CS194-26 Project 6 Writeup (part A)

Project Overview

For part A of this two-part project, I explored homographies and tranforming images. I experimented with "rectifying" images by making them appear planar, as well as producing visually pleasing mosaics of multiple images. One of the mosaic pairs (of downtown Berkeley) was taken off of the Berkeley campus.

I detail the theoretical musings, approaches taken, and results for various experiments in these domains below.

Part A: Image Warping and Mosaic-ing

Shoot the Pictures

I shot most of the pictures with a Nikon D3300, and I shot one of them with the iPhone 6S. For all the mosaic pictures, I took the pictures in pairs, and stayed at the same place (same center of projection), but shot at different angles.

Recover Homographies

I used Matlab's cpselect tool to manually generate correspondences between images. I played with the cpcorr tool, which uses local neighborhood matching to improve correspondences, but I found that not using the tool and just being very careful worked best when generating good correspondences. As a modification to this scheme; for image rectification, I used the vertices of a simple unit square as one of the correspondence point sets, which I scaled and shifted later, as appropriate.

Warp the Images

I used skimage.io's warp which was stated to be permitted on Piazza. I experimented with different kinds of interpolation, but found that default bilinear interpolation was fast and usually very good.

Image Rectification

Approach:

In this section, I "rectified" a chosen surface which I knew was flat intuitively, projecting it onto a planar surface such that it the rectified image appeared to be viewing the surface from above. I marked out correspondences between the corners of the chosen surface, and those of a unit square, which I later scaled and shifted (tuning by eye). I then transformed the surface to the overhead planar view by finding the homography matrix and appropriately warping.

Results:

Original roof image:

Rectified roof image:

Original scones image:

Rectified scones image:

Discussion / Failure Cases:

The rectified images look very nice! I noticed there is a small amount of aliasing in the images, which is expected as we are interpolating more information than we have by doing these warps. The biggest failure case occurs (as is visible in the roof rectification) when there is some depth perspective in the original surface, since it will not disappear after the warp as it should.
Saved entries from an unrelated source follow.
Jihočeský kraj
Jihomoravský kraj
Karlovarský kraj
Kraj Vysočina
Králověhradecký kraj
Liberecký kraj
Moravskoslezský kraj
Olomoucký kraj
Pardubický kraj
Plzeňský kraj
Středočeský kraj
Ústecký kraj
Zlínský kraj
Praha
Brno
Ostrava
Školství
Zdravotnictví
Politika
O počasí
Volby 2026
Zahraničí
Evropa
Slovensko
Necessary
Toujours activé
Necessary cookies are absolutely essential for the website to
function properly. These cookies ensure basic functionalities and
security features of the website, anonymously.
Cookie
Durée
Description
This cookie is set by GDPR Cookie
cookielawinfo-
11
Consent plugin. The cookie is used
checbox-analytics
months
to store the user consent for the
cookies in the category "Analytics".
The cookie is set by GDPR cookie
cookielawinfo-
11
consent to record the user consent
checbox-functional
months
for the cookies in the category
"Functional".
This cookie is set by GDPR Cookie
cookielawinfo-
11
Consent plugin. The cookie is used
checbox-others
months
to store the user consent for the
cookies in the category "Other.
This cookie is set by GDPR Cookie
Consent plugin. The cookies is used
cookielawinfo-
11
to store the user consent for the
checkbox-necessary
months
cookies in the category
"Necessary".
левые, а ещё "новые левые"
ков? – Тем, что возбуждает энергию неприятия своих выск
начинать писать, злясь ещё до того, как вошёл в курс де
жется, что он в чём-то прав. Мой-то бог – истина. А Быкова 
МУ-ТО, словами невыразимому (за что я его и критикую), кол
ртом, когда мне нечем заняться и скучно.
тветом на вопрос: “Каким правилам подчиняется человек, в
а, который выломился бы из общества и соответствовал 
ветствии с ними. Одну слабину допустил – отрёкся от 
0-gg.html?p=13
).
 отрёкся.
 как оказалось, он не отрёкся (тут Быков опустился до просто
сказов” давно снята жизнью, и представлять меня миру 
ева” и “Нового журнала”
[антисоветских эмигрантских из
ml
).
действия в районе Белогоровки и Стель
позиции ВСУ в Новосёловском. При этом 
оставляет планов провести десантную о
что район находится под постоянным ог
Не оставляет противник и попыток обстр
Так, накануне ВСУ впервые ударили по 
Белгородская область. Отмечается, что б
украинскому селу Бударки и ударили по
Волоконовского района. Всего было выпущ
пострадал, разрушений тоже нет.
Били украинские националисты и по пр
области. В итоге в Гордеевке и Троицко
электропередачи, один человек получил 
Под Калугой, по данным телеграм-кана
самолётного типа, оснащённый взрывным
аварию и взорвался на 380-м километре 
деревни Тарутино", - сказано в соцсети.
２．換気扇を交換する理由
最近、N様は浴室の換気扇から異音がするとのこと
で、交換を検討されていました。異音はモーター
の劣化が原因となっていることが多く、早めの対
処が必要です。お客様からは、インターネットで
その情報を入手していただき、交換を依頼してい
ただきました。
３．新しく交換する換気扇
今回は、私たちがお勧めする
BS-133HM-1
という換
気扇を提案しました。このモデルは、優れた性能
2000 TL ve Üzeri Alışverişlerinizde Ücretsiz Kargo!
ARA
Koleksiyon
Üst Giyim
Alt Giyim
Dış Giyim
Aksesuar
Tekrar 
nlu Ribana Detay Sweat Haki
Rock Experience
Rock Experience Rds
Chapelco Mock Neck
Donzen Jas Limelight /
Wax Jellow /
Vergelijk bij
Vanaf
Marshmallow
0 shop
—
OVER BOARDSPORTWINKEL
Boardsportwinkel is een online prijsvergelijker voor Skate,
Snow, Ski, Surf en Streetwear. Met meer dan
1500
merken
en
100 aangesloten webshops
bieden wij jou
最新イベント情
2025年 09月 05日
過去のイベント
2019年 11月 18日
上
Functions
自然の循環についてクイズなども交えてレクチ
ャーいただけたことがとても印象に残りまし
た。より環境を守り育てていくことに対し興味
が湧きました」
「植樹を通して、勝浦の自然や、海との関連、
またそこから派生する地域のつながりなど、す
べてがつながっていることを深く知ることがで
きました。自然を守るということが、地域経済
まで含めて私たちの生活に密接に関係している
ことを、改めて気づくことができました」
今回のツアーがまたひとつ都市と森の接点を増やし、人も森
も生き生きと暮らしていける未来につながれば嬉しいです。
Blend the Images into a Mosaic

Approach:

In this section, I projected one image taken at the same center of projection (but different viewing angle) onto the plane of another, forming a mosaic. I manually inputted correspondences between the images and calculated the homography matrix. I then warped one image into the other, and then generated a mosaic by taking a weighted sum of the two final images. The result had some lighting inconsistencies, so I applied bilinear gradient masks to each section of the mosaic ( uniquely image 1, uniquely image 2, and the overlap region) and tuned the mask parameters until I obtained a visually pleasing mosaic.

Results:

Original campus images:

Campus mosaic:

Original downtown images:

Downtown mosaic:

Original rooftop images:

Rooftop mosaic:

Discussion / Failure Cases:

The mosaics seem very nice! The only mosaic that looks problematic is the last one; notice how the overlap region for the two original pictures is both small and sort of blurry (because of the blowing leaves, I presume). This resulted in a good stitching near the overlap locality, but far away there were some clear issues (such as the slanted wall). The only other issues seem to be small lighting-difference edges and some small aliasing effects. Ideally, I could have done multiresolution blending to smooth out these artifacts, but they are already very small so I decided it was not worth the time. I found in this section that very accurate correspondences (and many of them!) are required. Correspondences being off just by a little bit could completely throw off the homography.

Part A Summary

I learned a lot about actually implementing homography mosaic-ing! The most important and surprising thing was that correspondences that are just a little bit off can completely screw up the resulting homography. Since the most tedious part of the project is selecting these precise correspondences, perhaps the most important avenue to look into moving forward is ameliorating this process.